ふっと 華美ら(はなびら)なんて 思い描いてしまう 日本人のわたし はなびらではなく 華美ら(はなびら) です
どの華の季節にも いつも、華美ら(はなびら)の 訪れる予感はしていて、

ああ、SNS は 華盛りですよ ────

Facebook には 日本を縦断するように華盛りのことばや写真が寄せられています
わたしも 投稿しているひとりです

華 (はなび) 美 華美ら(はなびら)の指先とふれあう その楽しみ

Facebook のお友達は 長く日本人ばかりだったので
ユーザーは 日本人ばかりのように 錯誤をしていた
やがて 海外からのお友達申請が届くようになった

男性よりも 女性のひとたちが多かった そうして

女性たちは 地球ネットワークの中から おおむね
「Are you married?」と問いかけてきた 直截的だ

ある華の季節に アフガニスタンのアメリカ女性軍曹 Tracy から
メッセージが届いた 志願兵部隊では 輪姦されっぱなしだという
「I have been raped since I was a child. I want to withdraw from this unit. To do that,
I need money to dispose of confidential information.
(わたしは幼い頃から レイプされっぱなしです。

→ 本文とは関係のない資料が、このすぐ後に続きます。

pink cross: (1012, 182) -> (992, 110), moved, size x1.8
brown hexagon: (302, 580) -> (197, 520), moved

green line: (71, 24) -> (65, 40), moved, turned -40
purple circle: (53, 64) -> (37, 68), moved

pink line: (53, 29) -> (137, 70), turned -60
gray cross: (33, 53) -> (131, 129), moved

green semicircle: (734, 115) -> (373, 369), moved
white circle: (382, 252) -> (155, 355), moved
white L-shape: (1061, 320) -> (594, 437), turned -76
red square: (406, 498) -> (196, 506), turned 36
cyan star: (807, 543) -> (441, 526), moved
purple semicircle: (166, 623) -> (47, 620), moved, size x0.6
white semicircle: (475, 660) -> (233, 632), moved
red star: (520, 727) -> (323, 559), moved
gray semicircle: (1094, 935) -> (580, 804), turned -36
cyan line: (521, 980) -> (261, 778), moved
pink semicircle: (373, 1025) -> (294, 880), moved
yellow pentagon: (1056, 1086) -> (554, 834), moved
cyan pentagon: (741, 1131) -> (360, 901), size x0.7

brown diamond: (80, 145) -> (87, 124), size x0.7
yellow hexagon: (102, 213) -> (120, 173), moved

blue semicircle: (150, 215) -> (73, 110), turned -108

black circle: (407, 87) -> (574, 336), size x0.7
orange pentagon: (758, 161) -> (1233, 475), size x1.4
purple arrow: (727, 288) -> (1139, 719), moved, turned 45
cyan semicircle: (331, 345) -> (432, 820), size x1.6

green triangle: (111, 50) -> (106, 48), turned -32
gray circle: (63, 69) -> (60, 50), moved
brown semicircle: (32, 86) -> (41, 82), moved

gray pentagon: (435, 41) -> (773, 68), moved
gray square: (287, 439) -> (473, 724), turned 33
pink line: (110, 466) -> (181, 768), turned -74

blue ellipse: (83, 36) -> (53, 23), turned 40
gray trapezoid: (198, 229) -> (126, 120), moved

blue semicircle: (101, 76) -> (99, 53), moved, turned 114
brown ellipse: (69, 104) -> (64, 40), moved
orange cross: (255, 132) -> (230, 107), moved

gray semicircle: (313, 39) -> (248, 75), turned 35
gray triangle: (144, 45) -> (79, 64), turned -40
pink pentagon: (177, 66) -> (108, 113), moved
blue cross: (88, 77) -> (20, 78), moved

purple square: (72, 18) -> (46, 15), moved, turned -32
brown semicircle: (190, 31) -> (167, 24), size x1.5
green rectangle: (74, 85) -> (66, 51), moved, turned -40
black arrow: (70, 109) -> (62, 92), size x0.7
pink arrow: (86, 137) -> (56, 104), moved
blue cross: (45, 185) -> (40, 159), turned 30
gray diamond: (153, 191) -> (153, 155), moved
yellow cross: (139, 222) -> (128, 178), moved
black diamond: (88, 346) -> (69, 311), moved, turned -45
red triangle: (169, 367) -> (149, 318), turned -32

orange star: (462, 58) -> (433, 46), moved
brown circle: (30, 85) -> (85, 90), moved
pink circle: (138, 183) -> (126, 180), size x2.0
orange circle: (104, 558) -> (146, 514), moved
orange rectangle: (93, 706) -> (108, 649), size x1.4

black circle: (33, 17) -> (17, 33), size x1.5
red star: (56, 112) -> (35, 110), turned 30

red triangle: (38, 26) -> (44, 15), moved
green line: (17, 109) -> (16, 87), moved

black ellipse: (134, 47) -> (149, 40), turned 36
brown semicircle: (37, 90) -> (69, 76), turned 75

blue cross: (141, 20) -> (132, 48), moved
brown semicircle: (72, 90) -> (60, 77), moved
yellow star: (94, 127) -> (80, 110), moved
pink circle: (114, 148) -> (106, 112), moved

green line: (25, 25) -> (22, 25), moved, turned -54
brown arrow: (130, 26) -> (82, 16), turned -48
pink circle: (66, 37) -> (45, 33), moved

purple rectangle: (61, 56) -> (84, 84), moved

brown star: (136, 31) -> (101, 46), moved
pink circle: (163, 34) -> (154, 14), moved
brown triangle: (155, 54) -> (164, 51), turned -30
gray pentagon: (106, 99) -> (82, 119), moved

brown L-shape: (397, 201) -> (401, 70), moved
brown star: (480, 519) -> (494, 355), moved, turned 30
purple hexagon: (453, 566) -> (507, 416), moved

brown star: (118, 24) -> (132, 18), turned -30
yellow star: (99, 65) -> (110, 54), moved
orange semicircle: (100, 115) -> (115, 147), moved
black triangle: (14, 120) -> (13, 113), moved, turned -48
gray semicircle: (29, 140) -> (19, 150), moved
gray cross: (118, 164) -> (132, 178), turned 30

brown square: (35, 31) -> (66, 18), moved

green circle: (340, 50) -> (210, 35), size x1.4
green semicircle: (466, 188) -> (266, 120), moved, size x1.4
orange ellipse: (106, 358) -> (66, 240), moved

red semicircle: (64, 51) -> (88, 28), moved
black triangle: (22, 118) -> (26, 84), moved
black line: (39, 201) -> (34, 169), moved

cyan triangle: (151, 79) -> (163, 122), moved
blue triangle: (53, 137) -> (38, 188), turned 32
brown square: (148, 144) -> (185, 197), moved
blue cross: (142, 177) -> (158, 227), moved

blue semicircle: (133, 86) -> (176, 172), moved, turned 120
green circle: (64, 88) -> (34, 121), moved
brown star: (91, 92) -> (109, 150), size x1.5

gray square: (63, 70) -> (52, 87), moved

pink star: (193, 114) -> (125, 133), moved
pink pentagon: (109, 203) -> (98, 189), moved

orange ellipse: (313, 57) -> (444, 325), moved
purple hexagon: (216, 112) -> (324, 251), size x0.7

私は、この部隊を離脱したい。
その為には、機密情報を処分するためのお金が必要です)」

わたしは「NO」と言った すると、彼女は 途端に自らのアカウントを消した
それが SNS の ひとつの側面なのだった───

共通する FB フレンドの パキスタン人の男性に尋ねてみた
Tracy について 何かご存知か、と
すると彼から「関心ハ無イデス」という返信が来た

ネット上では よくある話だ

やがて、インドネシア、カンボジアと 東南アジアの華 (はなび) 美が訪れてきて
・・・・・・・・・ 中東のカタール国で秘書をしている
フィリピン人女性 Argerie から お友達申請が届いた

1977 年生まれ じきに 40 歳 シングルマザー
タイムラインを観ると 日本人男性の FB フレンドの写真がタイルの ように びっしり貼られていた

(一体 どのような ことを 想っているの か)
そんな 素朴な疑問に 衝き動かされた

Argerie もまた 「Are you married?」とたずねかけてきた
私は 「NO」と答えた

≪詐欺≫ ということばが 頭に 浮かんだ

Argerie アルジェリー・ドミンゴ・ハビエル
≪ハジメマシテ ワタシト ナカヨク シテクダサイ
ワタシハ ニホンニ トテモ キョウミガ アリマス≫

アルジェリーは そのように 私に自己紹介した

≪・・・・・・・・・・・・・・・・・・・・・・・・・・・・・・・≫
≪ワタシハ ワルイ フィリピーナ デハ アリマセン≫

それから 彼女は たくさんの写真を 送信してきた
出稼ぎ労働者として毅然と働く姿 華 (はなび) 美 フィリピーナ同士ランチを 愉しむ姿 華 (はなび) 美
故郷のフィリピンの家で娘たちと戯れる姿 華 (はなび) 美

彼女を疑おうと思えば いくらでも疑えたのだが

私は そういう心情にならなかった 華 (はなび) 美 が 綺麗に見えたから ヲんな は 生きていて
「お」より「ヲ」のほうが 弓のような しなりを 感じるのだった

わたしは精神障害者認定されて5年余り
もう、人を差別することからもされることからも解放されたかった
入国管理局も厚生労働省の視線も わたしからすれば酷似していた
わたしは知り合ったばかりの アルジェリーを 疑いながらも メッセージの送受信を続け ていった Google 翻訳を 使いながら。
「I am Poor Japanese」華 (はなび) 美「No Problem」華 (はなび) 美
「I have No Job Because It is a Disabled Person (障害者)」華 (はなび) 美
「No Problem」華 (はなび) 美

富裕層でも貧困層でも 日本国籍を取得するのが お目当ならば
あの手この手で カモにするのは とても簡単なことだろう
しかし、どんなにわたしが警戒心をあらわに言葉を送り返しても
「No Problem」という返信が 直球で返って来るのだった

(わたしは、こころの何処かに 希望=華 (はなび) 美を持っていたような気がする)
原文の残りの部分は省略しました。